# WORK REQUIRED:
Begin at the line containing "Advanced search (1313, 71)" and give again every line to the end of the records, exactly, without the pictures.
----------------------------------------
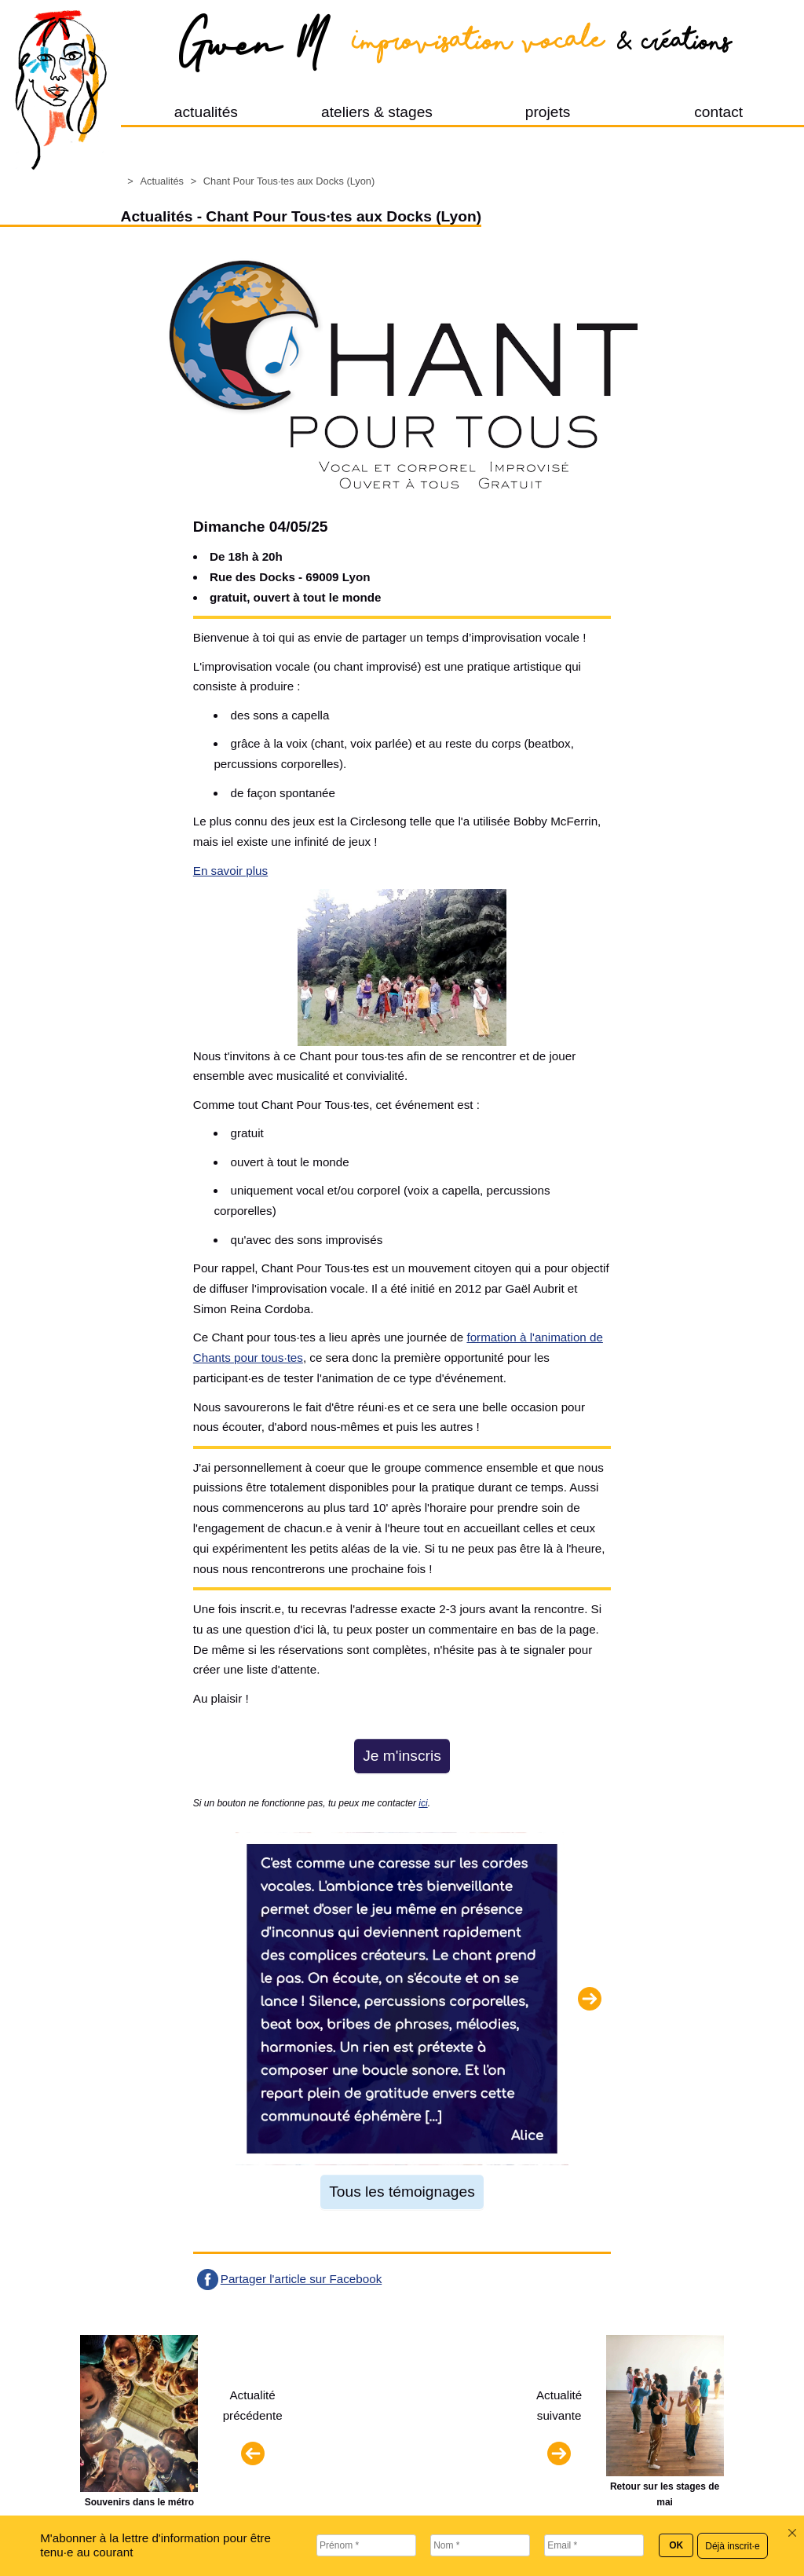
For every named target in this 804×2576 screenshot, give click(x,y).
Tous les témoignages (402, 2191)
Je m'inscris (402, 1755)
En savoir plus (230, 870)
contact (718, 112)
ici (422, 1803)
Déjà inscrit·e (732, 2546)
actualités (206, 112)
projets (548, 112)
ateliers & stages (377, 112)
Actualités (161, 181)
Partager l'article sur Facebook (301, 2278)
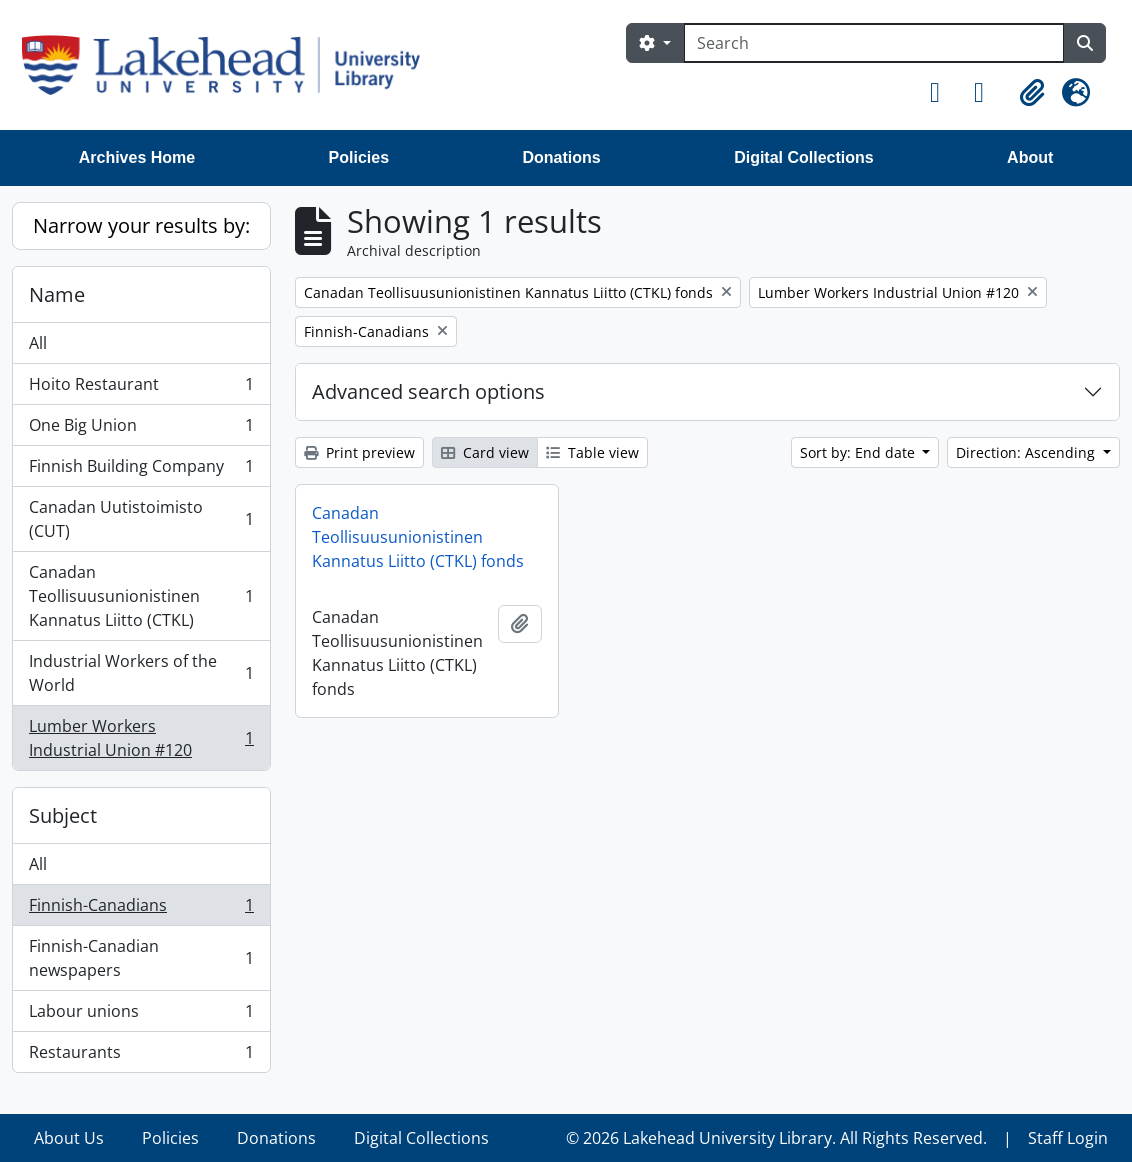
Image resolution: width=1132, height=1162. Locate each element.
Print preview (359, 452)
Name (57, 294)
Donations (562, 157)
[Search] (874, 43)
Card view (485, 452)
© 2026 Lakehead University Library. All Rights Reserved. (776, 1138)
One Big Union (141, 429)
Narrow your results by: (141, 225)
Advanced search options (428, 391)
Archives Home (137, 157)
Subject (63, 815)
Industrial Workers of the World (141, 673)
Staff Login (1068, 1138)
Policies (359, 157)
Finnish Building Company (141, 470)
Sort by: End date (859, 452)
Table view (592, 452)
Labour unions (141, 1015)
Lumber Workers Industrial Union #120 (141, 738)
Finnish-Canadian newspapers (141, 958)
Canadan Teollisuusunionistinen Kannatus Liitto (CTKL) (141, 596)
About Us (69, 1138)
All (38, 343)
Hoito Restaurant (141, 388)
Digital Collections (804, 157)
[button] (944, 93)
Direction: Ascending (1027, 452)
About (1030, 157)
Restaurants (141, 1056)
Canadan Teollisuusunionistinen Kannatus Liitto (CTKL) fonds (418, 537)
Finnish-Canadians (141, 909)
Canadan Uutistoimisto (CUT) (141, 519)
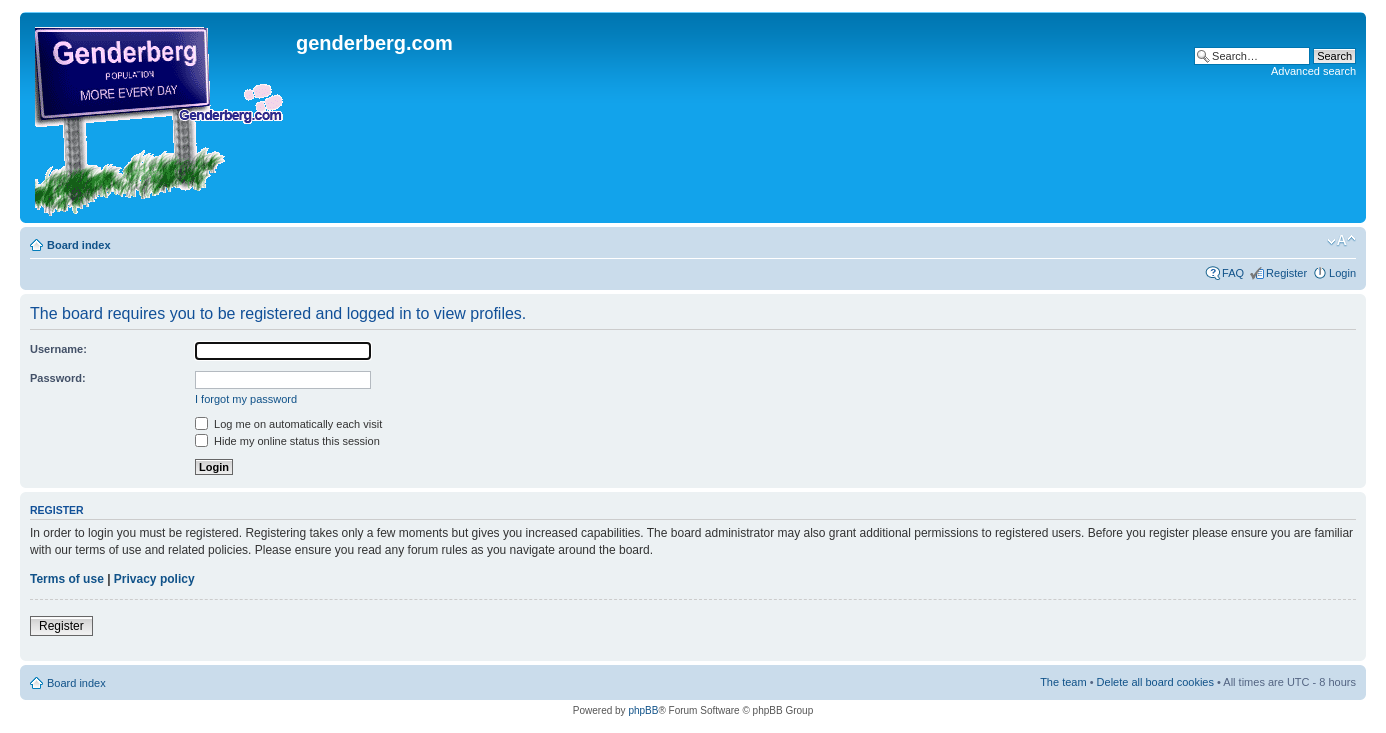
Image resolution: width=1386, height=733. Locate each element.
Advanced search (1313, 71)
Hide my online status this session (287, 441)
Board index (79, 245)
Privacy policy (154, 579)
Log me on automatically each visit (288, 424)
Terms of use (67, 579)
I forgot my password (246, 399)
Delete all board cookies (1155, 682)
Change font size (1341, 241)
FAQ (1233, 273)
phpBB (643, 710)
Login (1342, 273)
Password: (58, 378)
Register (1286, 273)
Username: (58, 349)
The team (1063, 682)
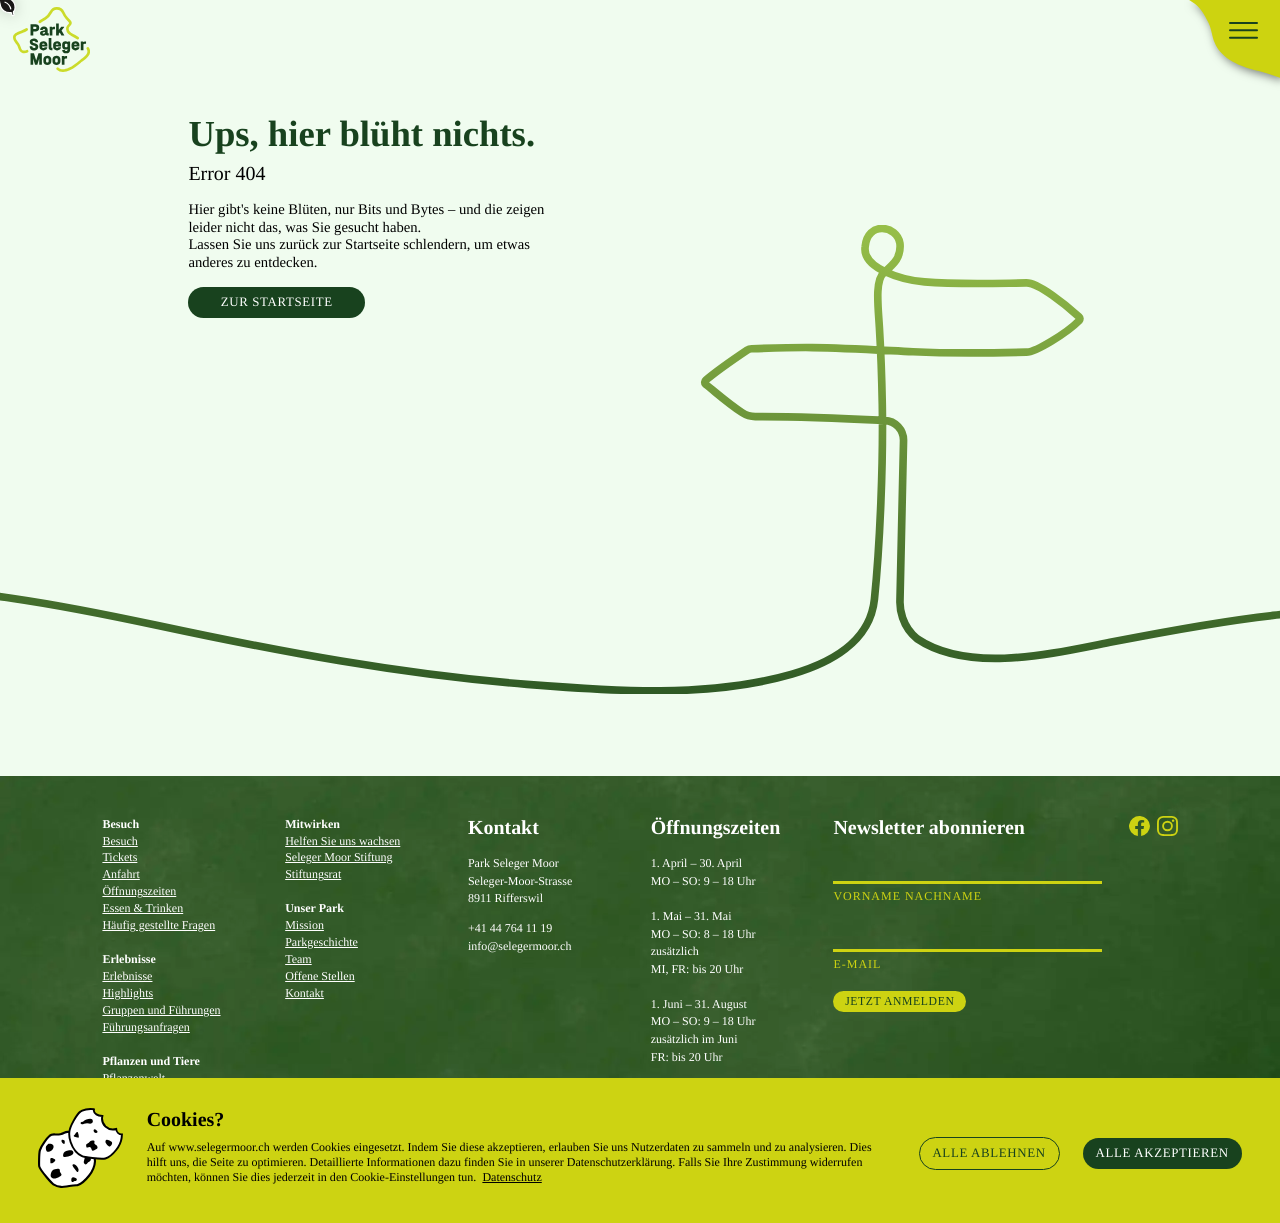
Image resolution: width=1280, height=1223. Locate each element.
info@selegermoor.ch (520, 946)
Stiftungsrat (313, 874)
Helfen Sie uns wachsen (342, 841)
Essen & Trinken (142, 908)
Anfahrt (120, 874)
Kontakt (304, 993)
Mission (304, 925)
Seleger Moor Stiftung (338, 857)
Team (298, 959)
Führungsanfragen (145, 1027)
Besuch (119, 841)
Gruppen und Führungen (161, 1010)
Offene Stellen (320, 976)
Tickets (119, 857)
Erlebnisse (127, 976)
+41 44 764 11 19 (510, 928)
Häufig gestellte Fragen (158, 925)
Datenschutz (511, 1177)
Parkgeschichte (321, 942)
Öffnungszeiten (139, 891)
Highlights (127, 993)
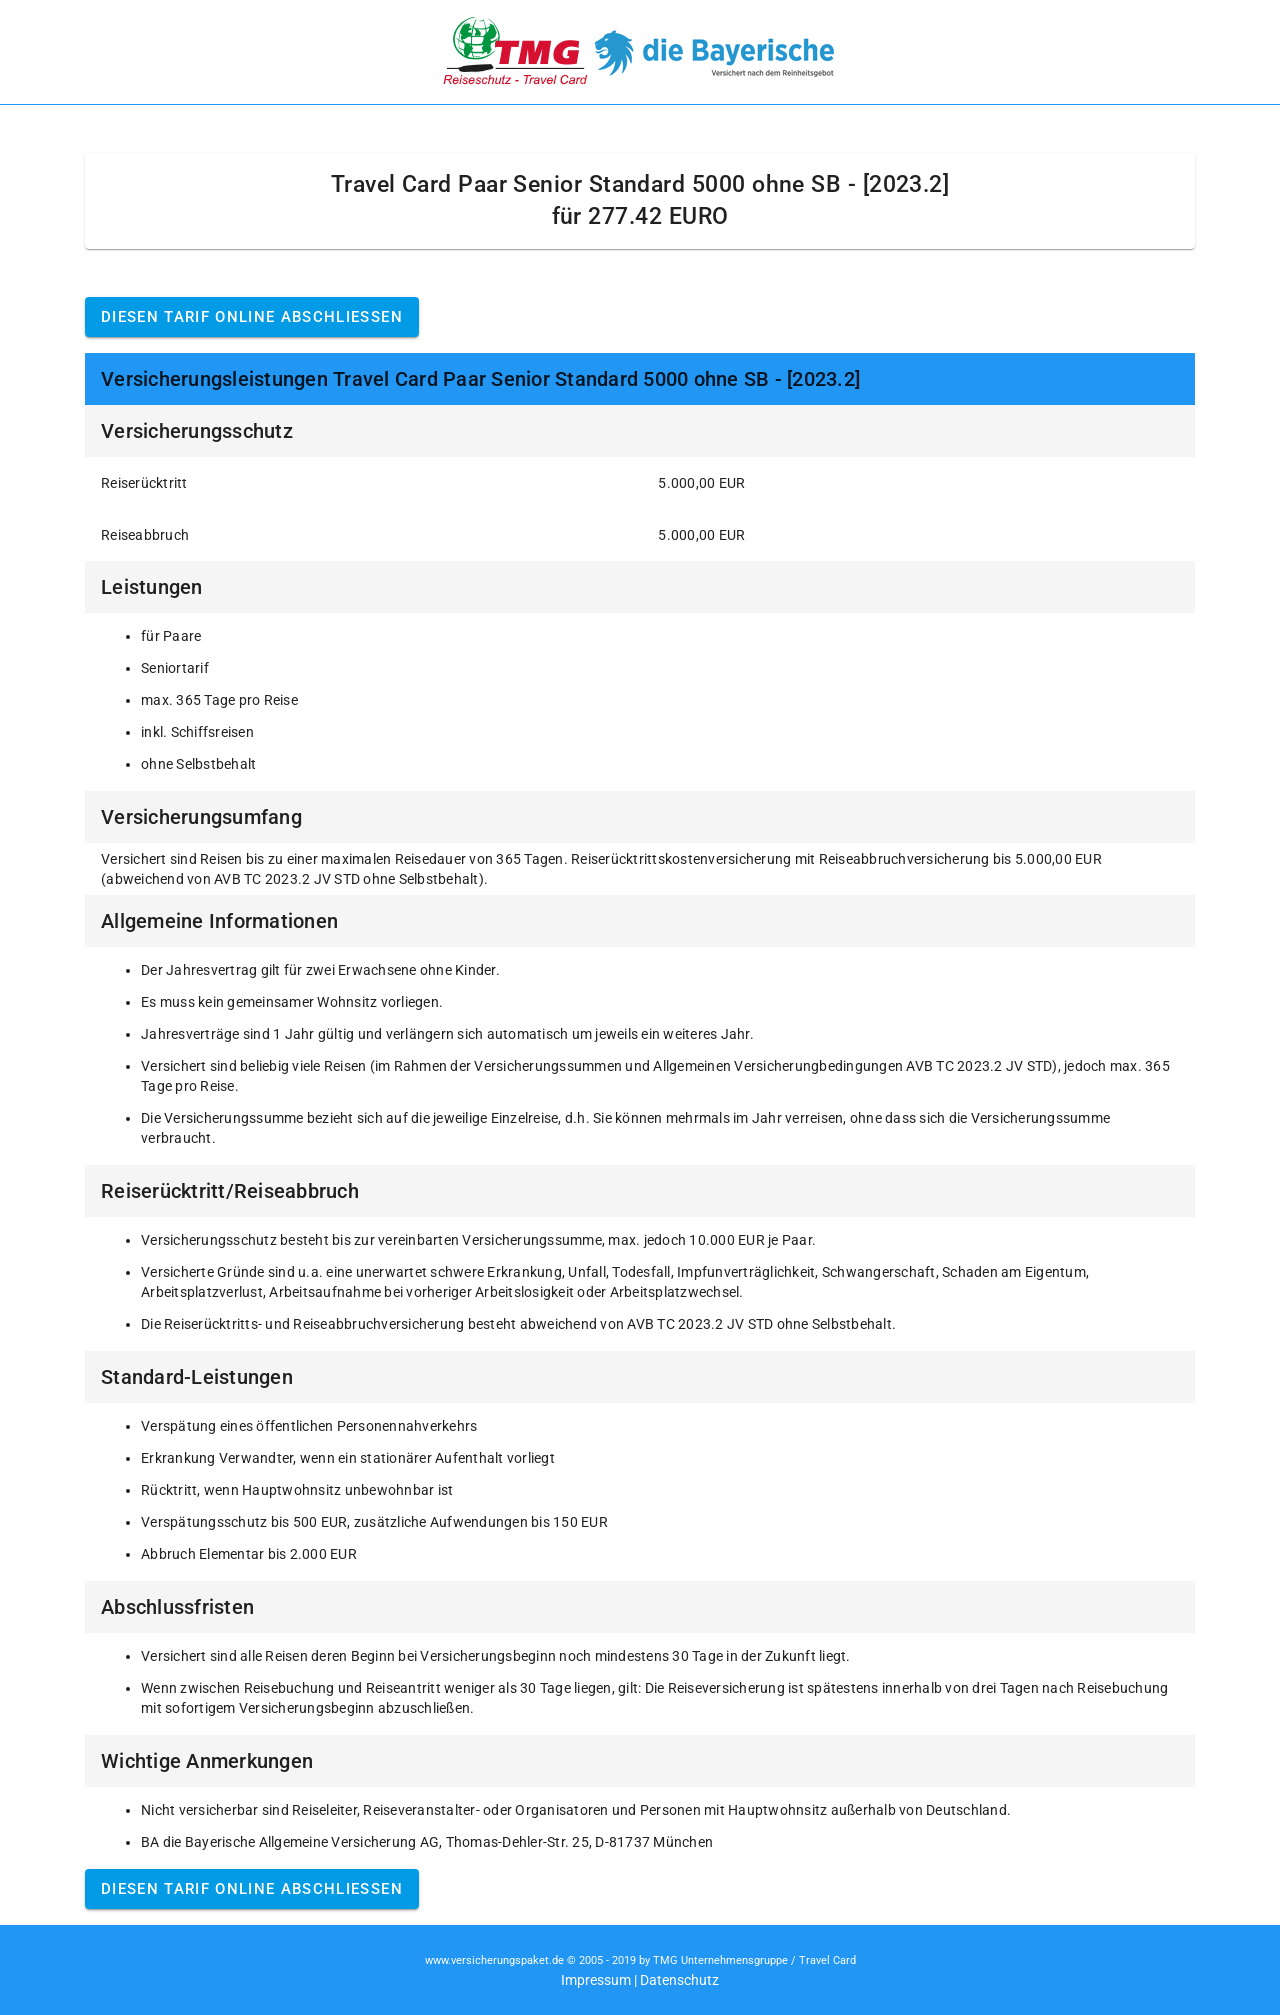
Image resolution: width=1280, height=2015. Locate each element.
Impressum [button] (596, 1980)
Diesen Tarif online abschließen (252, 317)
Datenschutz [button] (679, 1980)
----------------------------------------
# OUTPUT BELOW:
Advanced search (1313, 71)
Hide my online status this session (287, 441)
Board index (79, 245)
Privacy policy (154, 579)
Log me on automatically each visit (288, 424)
Terms of use (67, 579)
I forgot my password (246, 399)
Delete all board cookies (1155, 682)
Change font size (1341, 241)
FAQ (1233, 273)
phpBB (643, 710)
Login (1342, 273)
Password: (58, 378)
Register (1286, 273)
Username: (58, 349)
The team (1063, 682)
Image resolution: width=1280, height=1223. Locate each element.
info@selegermoor.ch (520, 946)
Stiftungsrat (313, 874)
Helfen Sie uns wachsen (342, 841)
Essen & Trinken (142, 908)
Anfahrt (120, 874)
Kontakt (304, 993)
Mission (304, 925)
Seleger Moor Stiftung (338, 857)
Team (298, 959)
Führungsanfragen (145, 1027)
Besuch (119, 841)
Gruppen und Führungen (161, 1010)
Offene Stellen (320, 976)
Tickets (119, 857)
Erlebnisse (127, 976)
+41 44 764 11 19 (510, 928)
Häufig gestellte Fragen (158, 925)
Datenschutz (511, 1177)
Parkgeschichte (321, 942)
Öffnungszeiten (139, 891)
Highlights (127, 993)
Image resolution: width=1280, height=2015. Locate each element.
Impressum [button] (596, 1980)
Diesen Tarif online abschließen (252, 317)
Datenschutz [button] (679, 1980)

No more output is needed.